Maxwell: Yes, you're going to be quite exposed to a lot of people. I'm excited to see where it takes you. Obviously, I love your hat. It’s amazing.
Ken: This is my favorite hat.

Maxwell: “Make trailer parks great again.” I love it. That is amazing.

Ken: I received this as a gift out in Arizona. I was talking to the community group from Arizona this past year at a wonderful resort and casino just outside of Phoenix and got all done, and they came and they said, “We’ve got to give you this hat,” and this is one of my treasured caps. [03:02.8]

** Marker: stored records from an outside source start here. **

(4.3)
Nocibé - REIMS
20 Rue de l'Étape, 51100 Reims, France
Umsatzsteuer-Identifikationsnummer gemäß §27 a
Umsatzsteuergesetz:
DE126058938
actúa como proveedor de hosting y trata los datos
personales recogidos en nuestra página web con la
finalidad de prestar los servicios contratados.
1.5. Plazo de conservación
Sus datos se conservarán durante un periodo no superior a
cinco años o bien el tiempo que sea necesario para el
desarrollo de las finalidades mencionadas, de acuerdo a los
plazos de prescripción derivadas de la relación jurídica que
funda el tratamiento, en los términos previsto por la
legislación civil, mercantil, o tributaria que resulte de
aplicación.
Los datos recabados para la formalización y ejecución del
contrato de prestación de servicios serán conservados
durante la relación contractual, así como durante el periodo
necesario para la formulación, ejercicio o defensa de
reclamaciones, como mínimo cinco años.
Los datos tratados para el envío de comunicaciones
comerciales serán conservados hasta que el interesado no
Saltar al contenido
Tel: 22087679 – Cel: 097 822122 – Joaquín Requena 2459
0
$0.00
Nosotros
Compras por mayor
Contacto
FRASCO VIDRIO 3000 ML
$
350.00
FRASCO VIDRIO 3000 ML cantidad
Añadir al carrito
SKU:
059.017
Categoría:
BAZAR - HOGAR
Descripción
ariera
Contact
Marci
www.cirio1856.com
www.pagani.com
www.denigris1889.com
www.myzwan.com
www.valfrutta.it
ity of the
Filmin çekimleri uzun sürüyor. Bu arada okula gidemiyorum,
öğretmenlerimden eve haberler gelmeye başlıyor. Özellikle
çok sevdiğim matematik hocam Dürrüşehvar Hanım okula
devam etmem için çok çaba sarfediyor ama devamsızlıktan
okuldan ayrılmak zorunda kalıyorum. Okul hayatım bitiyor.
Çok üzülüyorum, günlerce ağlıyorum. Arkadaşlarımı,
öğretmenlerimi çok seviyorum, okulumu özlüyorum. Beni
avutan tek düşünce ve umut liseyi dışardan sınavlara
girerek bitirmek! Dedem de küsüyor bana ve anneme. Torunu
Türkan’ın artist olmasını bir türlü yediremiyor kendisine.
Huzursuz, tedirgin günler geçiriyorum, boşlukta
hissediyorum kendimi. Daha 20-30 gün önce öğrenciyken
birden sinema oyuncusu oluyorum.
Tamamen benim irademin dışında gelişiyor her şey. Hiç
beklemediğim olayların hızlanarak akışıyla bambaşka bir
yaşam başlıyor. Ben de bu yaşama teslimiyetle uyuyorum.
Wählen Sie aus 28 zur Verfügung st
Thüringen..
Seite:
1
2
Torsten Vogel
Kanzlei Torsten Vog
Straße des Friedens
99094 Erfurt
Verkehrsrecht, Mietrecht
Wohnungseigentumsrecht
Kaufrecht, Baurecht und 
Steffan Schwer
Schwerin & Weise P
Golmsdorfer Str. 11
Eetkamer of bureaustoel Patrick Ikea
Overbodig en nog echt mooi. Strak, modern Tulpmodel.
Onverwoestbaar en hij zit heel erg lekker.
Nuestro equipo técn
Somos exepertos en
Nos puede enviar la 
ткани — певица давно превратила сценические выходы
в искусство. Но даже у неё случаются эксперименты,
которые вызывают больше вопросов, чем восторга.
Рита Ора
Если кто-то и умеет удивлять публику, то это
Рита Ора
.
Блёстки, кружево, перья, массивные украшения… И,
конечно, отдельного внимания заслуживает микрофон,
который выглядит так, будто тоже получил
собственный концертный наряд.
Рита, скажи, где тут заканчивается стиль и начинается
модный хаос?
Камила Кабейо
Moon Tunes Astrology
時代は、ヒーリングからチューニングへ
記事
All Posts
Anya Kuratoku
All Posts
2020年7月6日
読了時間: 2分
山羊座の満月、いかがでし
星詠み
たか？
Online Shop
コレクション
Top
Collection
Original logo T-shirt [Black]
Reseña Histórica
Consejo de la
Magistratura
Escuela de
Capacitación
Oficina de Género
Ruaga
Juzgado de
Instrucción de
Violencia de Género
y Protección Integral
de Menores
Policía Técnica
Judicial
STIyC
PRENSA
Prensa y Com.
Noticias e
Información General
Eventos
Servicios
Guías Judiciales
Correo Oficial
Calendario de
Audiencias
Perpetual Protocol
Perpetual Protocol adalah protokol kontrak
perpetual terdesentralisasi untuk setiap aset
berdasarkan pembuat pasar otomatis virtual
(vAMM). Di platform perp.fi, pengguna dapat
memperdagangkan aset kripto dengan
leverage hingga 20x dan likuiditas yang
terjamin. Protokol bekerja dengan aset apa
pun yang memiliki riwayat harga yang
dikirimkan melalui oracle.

Maxwell: I love it, man. It's great. It's great. For you guys that don't know, Ken and I visit the same area in Mexico as my mom lives in La Floresta. I think it’s La Floresta. I think I remember what the little neighborhood is.

Ken: La Floresta.

Maxwell: La Floresta. There we go. He lives in Ajijic, which is a very beautiful lake town, Lake Chapala of Guadalajara, Mexico. We were on the last podcast, bonding over all this stuff over there and just how much it has changed. I've been going there since I was five years old. I'm 38 now, so there you go. That's how long I’ve been going to Ajijic to visit my family.

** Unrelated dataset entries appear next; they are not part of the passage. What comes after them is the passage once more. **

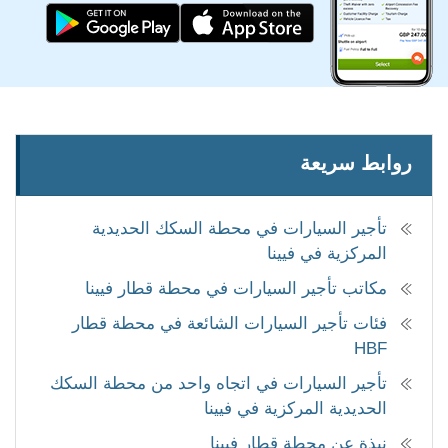
روابط سريعة
تأجير السيارات في محطة السكك الحديدية
المركزية في فيينا
مكاتب تأجير السيارات في محطة قطار فيينا
فئات تأجير السيارات الشائعة في محطة قطار
HBF
تأجير السيارات في اتجاه واحد من محطة السكك
الحديدية المركزية في فيينا
نبذة عن محطة قطار فيينا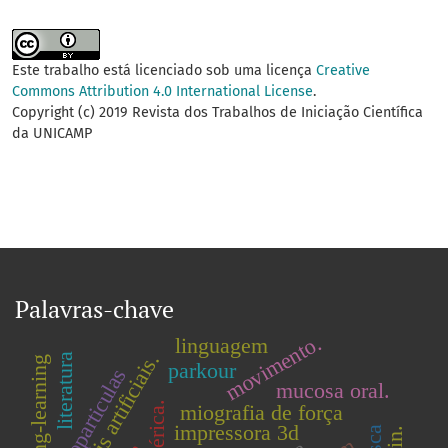
Este trabalho está licenciado sob uma licença
Creative
Commons Attribution 4.0 International License
.
Copyright (c) 2019 Revista dos Trabalhos de Iniciação Científica
da UNICAMP
Palavras-chave
movimento.
linguagem
redes neurais artificiais.
literatura
teaching-learning
parkour
nanoparticulas
mucosa oral.
miografia de força
impressora 3d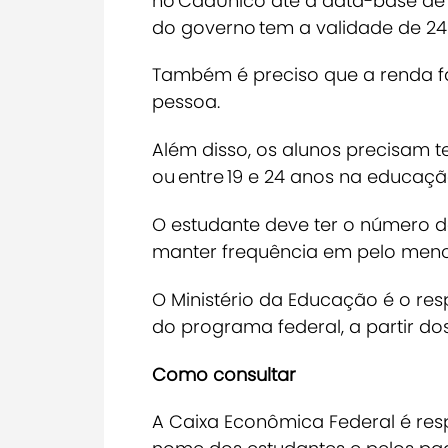
no CadÚnico até a data-base de 
do governo tem a validade de 2
Também é preciso que a renda fa
pessoa.
Além disso, os alunos precisam t
ou entre 19 e 24 anos na educação
O estudante deve ter o número d
manter frequência em pelo meno
O Ministério da Educação é o res
do programa federal, a partir d
Como consultar
A Caixa Econômica Federal é res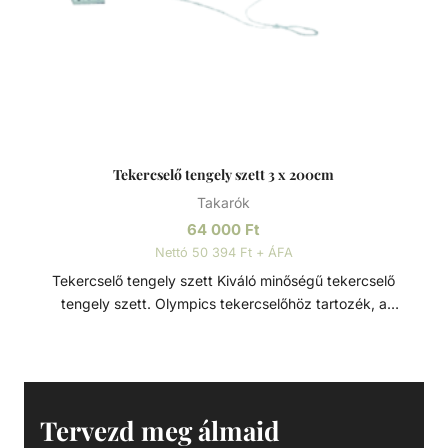
aluminium T váz - 1x motoros meghajtó rendszer - 1x
távirányító - 10x rugalmas gumiheveder - 1x akkumulátor -
1x töltő - 3x 215 cm-es 98 mm átmérőjű barázdált
aluminium tengely
Tekercselő tengely szett 3 x 200cm
Takarók
64 000
Ft
Nettó 50 394 Ft + ÁFA
Tekercselő tengely szett Kiváló minőségű tekercselő
tengely szett. Olympics tekercselőhöz tartozék, a
szolártakarók egyszerű, biztonságos, hatékony és gyors
felhelyezésére és eltávolítására. Méretek: - 3 x 200cm
Tervezd meg álmaid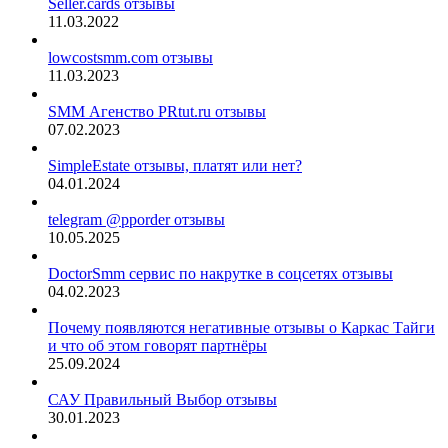
Seller.cards отзывы
11.03.2022
lowcostsmm.com отзывы
11.03.2023
SMM Агенство PRtut.ru отзывы
07.02.2023
SimpleEstate отзывы, платят или нет?
04.01.2024
telegram @pporder отзывы
10.05.2025
DoctorSmm сервис по накрутке в соцсетях отзывы
04.02.2023
Почему появляются негативные отзывы о Каркас Тайги
и что об этом говорят партнёры
25.09.2024
САУ Правильный Выбор отзывы
30.01.2023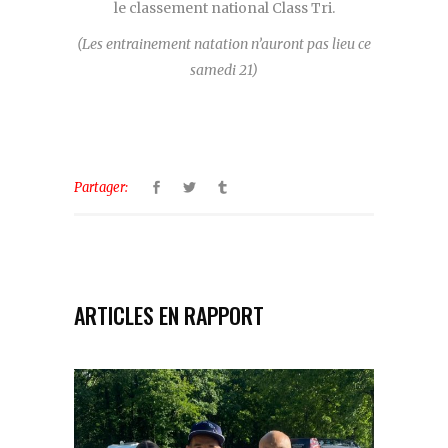
le classement national Class Tri.
(Les entrainement natation n’auront pas lieu ce
samedi 21)
Partager:
ARTICLES EN RAPPORT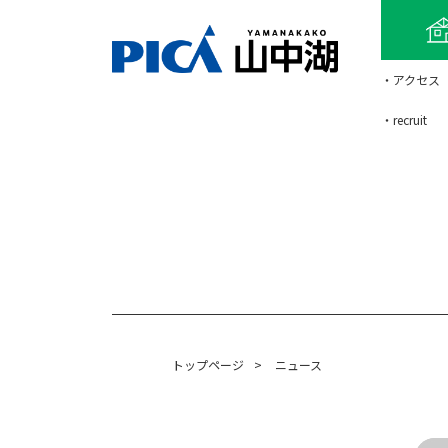
・アクセス
・recruit
トップページ
>
ニュース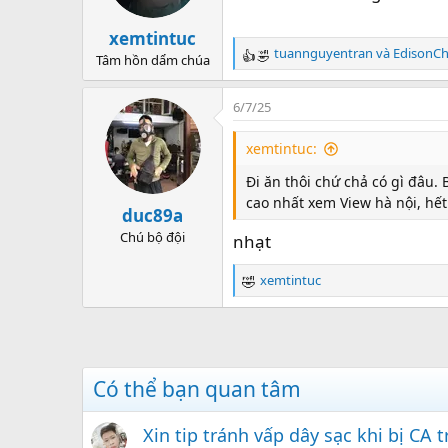
xemtintuc
tuannguyentran
và
EdisonC
Tâm hồn dẩm chúa
R
e
a
6/7/25
c
t
xemtintuc:
i
o
Đi ăn thôi chứ chả có gì đâu. 
n
cao nhất xem View hà nội, hết
duc89a
s
:
Chú bộ đội
nhạt
xemtintuc
R
e
a
c
t
i
Có thể bạn quan tâm
o
n
Xin tip tránh vấp dây sạc khi bị CA t
s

Ken: It's beautiful. As you know, it's rated by a national geographic has having the second best climate in the world, and so I spend a lot of my time there, as well as I'm talking today from my home in Northern Georgia, up in the mountains, but I love it down there. I love it I’m sure your mother is having a wonderful time living down there. [04:01.1]

Maxwell: She loves it, the views the pools, the jacuzzi, and there's no place you can go in a world where you have a view, a jacuzzi and a pool for $1,500 a month.

Ken: Absolutely, and the mountains, and the mountains.

Maxwell: It’s true. It's amazing. It's an amazing thing. Let's jump into these questions, Ken, if that's cool with you.

Ken: Sure.

Maxwell: What or who inspired you to get in the manufactured housing industry business? I'd love to hear your story behind that.

Ken: I’ve been doing this for about 40 years and I talk about two parts of it. To get in just to the business end of it, it was from a retail end. I started in the banking industry when I got out of school and had a lot of clients that were in the retail end of the business, so I got involved with that. They used to publish by state, by sales representative, the number one salesperson in every state and all the way down to whatever number.
I received a contact from a group out in Southern California and they were one of the original, big park owners, and they had parks in California, Arizona, Texas, Georgia, and then down in the Pinellas Park, Tampa, St. Pete area, Florida. [05:15.5]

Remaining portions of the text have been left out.